State responses combined policing, judicial, and legislative measures influenced by events such as the German Autumn and international counterterrorism trends seen after attacks by groups like the Irish Republican Army and ETA. The Federal Republic deployed specialized units including the GSG 9 and enhanced coordination with agencies such as the Bundesnachrichtendienst and Bundeskriminalamt, while the Bundestag debated and enacted emergency provisions and prison policies affecting remand and trial procedures. High-profile legal measures included extended pretrial detention, changes to laws concerning conspiracy and terrorism modeled after precedents in France and the United Kingdom, and controversies over conditions in prisons like the Stammheim Prison where leading members were held; these measures prompted protests from international bodies such as Amnesty International and legal scholars influenced by decisions of the European Court of Human Rights.

Decline, dissolution, and aftermath

Internal fragmentation, sustained law enforcement pressure, shifting international contexts after the end of the Cold War, and the deaths and incarcerations of key figures contributed to the RAF's decline in the late 1980s and 1990s, paralleling patterns seen in the demobilization of the Red Brigades and other European militant groups.
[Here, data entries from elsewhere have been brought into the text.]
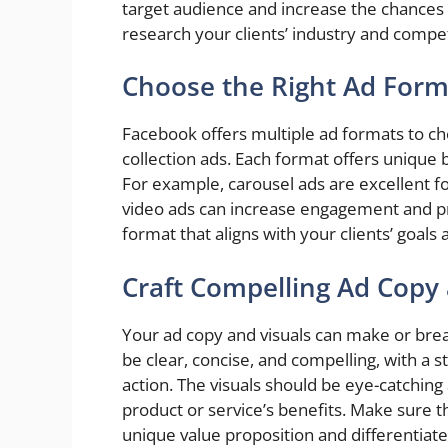
target audience and increase the chances
research your clients’ industry and compe
Choose the Right Ad Form
Facebook offers multiple ad formats to ch
collection ads. Each format offers unique b
For example, carousel ads are excellent f
video ads can increase engagement and p
format that aligns with your clients’ goals
Craft Compelling Ad Copy 
Your ad copy and visuals can make or br
be clear, concise, and compelling, with a s
action. The visuals should be eye-catching 
product or service’s benefits. Make sure 
unique value proposition and differentia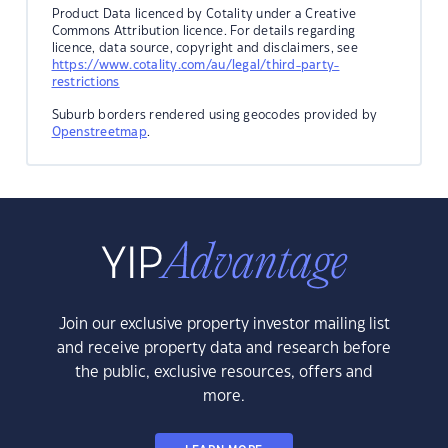
Product Data licenced by Cotality under a Creative
Commons Attribution licence. For details regarding
licence, data source, copyright and disclaimers, see
https://www.cotality.com/au/legal/third-party-
restrictions
Suburb borders rendered using geocodes provided by
Openstreetmap
.
Join our exclusive property investor mailing list
and receive property data and research before
the public, exclusive resources, offers and
more.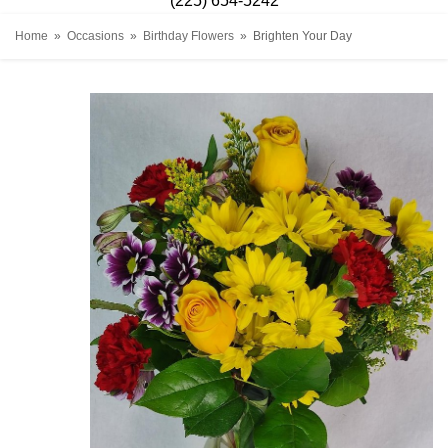
(225) 654-5242
Home
Occasions
Birthday Flowers
Brighten Your Day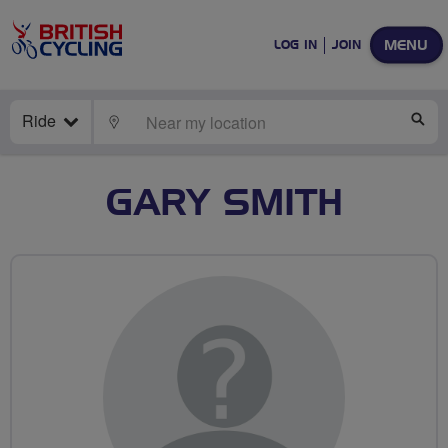
MENU
LOG IN
JOIN
Ride
LOCATE
SE
GARY SMITH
The organization formally announced its dissolution in 1998, a development noted alongside ceasefires and disbandments by groups like Action Directe and the Irish Republican Army's later peace processes, and prompted debates in German politics involving parties such as the Social Democratic Party of Germany and Christian Democratic Union of Germany over memory and legal accountability. Cultural and historiographical legacies persist in works by journalists and historians such as Ulrike Meinhof's contemporaries, biographies of Andreas Baader and Gudrun Ensslin, films referencing the era made by directors like Rainer Werner Fassbinder and Margarethe von Trotta, and archival research housed in institutions including the German Historical Museum and university collections at the Free University of Berlin and the Humboldt University of Berlin.